Document layout detection data:
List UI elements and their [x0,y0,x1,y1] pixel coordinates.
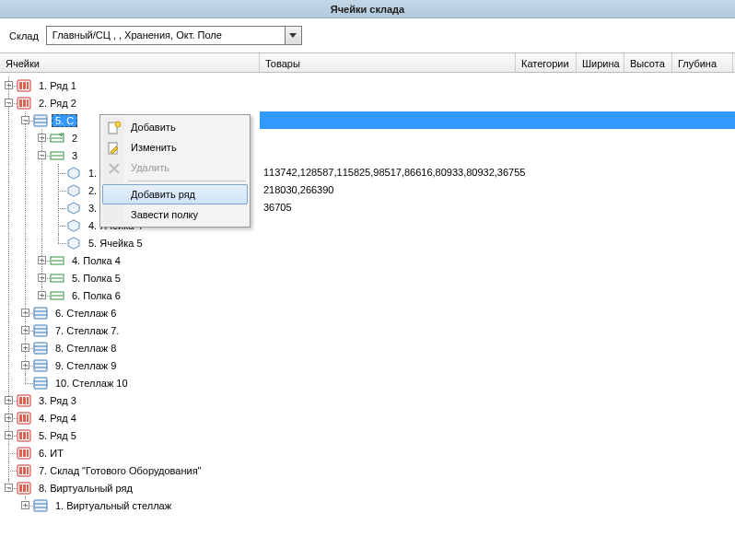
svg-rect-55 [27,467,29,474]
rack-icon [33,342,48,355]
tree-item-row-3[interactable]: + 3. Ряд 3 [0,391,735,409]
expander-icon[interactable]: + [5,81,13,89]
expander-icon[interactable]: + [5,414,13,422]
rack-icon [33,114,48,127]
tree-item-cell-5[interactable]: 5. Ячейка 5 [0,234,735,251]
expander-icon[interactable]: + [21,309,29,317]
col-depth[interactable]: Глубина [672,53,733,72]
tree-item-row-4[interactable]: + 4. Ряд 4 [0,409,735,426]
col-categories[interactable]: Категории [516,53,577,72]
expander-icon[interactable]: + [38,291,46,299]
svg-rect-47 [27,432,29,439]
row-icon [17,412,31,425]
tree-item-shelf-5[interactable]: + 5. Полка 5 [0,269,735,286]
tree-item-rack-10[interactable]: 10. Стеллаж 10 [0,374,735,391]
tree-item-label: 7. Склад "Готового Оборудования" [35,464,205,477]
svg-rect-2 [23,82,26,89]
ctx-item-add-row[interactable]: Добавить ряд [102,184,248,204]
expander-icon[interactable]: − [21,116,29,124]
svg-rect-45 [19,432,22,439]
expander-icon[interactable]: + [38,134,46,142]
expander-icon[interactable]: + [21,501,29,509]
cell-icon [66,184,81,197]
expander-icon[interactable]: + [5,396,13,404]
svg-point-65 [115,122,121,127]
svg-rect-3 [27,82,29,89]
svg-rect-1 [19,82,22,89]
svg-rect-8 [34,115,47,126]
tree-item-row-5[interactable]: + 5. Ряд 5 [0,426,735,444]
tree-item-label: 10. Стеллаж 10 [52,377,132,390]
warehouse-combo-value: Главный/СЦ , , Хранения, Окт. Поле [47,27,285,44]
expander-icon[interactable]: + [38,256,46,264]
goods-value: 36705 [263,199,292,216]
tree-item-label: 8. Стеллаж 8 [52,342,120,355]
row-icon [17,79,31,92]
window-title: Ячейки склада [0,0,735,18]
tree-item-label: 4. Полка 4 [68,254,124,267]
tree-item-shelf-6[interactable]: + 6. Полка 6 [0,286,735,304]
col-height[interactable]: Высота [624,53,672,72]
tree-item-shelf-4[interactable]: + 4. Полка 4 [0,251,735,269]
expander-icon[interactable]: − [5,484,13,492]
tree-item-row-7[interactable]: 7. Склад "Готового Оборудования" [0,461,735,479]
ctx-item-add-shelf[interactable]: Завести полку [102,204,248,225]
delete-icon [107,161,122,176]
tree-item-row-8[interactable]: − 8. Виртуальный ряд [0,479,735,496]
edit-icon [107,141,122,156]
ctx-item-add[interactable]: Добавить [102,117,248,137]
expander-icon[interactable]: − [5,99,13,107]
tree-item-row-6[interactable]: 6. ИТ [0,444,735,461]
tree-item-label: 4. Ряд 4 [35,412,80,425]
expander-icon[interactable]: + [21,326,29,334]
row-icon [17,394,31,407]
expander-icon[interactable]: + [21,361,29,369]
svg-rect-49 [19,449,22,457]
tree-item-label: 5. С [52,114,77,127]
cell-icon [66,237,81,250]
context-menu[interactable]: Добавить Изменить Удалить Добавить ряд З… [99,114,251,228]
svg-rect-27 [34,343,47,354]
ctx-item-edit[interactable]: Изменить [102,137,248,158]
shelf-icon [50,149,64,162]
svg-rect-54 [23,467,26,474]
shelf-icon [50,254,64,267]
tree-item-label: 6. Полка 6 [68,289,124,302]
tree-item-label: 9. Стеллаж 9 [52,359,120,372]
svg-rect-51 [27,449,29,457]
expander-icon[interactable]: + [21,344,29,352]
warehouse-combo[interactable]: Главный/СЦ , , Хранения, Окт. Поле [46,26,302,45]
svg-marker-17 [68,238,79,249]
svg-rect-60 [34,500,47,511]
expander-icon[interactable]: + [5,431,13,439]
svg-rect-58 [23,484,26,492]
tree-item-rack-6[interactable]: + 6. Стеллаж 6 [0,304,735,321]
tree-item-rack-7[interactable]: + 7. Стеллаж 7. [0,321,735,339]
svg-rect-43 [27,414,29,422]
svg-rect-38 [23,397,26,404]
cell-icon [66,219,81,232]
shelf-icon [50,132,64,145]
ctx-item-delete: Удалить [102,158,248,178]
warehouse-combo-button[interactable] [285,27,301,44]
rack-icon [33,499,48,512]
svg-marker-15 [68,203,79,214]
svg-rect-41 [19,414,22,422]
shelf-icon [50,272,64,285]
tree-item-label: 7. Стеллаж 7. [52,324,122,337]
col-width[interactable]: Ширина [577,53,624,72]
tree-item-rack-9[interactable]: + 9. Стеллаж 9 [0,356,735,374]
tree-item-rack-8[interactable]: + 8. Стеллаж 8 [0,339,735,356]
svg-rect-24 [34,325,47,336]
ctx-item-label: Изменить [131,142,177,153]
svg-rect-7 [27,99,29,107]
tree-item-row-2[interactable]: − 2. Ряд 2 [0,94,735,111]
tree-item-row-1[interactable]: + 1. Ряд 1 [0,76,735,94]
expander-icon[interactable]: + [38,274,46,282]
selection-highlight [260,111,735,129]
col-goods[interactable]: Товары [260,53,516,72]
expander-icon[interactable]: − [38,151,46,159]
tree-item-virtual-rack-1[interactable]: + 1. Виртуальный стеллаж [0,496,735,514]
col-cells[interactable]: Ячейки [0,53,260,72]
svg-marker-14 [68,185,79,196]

---

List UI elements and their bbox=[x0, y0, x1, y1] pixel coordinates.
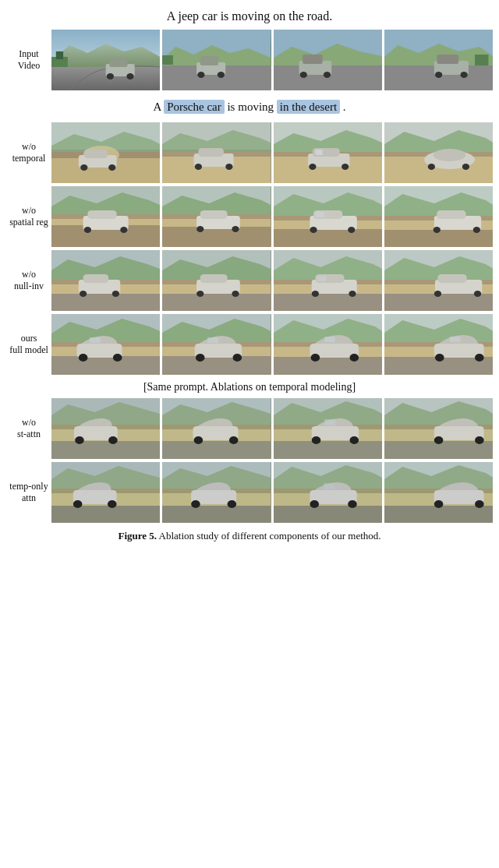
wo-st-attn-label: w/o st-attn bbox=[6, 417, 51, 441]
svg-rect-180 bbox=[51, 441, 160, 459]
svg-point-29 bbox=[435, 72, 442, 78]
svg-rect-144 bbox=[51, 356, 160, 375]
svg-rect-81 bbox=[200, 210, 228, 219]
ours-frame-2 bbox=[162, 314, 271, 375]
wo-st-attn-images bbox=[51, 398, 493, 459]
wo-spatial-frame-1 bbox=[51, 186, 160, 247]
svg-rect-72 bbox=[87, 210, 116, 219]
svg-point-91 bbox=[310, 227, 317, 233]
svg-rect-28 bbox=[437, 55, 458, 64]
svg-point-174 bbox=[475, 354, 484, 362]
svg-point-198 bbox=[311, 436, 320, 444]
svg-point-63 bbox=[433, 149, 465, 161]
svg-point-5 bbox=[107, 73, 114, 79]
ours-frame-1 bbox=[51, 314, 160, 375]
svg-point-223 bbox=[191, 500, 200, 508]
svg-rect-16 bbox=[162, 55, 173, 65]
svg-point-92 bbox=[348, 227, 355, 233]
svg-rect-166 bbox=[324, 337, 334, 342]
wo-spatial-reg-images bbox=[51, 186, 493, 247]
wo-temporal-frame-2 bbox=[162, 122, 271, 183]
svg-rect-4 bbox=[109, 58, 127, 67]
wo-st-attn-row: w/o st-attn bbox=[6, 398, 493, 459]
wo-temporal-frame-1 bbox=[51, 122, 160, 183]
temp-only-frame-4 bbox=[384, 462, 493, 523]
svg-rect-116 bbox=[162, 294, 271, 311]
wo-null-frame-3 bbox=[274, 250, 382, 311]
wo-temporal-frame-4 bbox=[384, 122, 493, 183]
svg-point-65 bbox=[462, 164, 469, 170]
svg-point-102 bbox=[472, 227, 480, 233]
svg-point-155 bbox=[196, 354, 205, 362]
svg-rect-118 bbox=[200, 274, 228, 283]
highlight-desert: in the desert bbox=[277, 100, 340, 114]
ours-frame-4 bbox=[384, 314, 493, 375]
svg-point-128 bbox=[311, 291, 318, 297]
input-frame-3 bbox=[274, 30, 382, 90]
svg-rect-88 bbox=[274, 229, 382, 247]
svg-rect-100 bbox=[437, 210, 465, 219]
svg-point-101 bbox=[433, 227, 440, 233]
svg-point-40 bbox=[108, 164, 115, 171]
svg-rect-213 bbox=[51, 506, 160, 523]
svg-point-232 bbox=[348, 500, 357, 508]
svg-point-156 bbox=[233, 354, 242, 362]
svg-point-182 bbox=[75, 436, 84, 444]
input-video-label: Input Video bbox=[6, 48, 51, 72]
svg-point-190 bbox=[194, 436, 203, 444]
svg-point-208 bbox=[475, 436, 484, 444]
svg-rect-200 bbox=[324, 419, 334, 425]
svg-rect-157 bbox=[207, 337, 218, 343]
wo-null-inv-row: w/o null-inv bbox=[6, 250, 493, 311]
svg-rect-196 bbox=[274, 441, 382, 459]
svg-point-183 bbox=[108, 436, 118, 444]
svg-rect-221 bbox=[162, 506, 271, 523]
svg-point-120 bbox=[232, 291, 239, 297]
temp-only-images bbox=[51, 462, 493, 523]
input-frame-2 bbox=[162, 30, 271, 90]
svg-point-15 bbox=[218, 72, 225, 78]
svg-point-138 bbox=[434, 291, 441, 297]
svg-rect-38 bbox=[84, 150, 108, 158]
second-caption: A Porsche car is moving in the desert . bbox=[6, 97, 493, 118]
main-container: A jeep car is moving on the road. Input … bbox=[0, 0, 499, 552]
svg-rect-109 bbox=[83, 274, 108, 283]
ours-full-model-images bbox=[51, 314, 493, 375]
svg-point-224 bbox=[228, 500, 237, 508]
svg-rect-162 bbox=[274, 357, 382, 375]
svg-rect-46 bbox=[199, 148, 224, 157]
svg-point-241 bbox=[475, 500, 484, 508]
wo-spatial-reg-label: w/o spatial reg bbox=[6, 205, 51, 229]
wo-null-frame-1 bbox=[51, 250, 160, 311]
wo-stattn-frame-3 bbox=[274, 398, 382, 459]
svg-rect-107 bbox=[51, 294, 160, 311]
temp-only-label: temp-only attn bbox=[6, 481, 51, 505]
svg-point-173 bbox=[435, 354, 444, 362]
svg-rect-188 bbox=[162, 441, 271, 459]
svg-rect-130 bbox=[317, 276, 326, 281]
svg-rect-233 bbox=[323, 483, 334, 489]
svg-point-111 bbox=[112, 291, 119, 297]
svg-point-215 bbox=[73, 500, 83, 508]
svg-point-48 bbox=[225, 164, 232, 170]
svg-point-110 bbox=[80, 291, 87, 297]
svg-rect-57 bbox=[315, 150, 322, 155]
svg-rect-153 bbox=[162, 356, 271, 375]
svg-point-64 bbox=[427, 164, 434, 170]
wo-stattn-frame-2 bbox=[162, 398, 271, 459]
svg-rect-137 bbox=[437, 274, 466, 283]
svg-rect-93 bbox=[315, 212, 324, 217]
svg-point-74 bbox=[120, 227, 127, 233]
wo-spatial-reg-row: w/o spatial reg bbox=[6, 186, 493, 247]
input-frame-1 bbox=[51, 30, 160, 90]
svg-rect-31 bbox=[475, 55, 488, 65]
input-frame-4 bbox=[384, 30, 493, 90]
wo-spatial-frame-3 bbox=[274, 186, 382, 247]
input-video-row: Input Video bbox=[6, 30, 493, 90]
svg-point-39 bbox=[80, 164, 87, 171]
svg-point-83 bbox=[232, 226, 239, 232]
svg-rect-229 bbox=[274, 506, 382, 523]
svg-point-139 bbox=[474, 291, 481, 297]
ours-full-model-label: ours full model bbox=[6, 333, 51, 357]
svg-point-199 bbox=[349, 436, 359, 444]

Brief: Wherever the word "coordinates" appears in a line of the data, copy that line.

Answer for the task:
List UI elements and their [x0,y0,x1,y1] pixel coordinates.
List UI elements and their bbox=[x0, y0, x1, y1] pixel coordinates.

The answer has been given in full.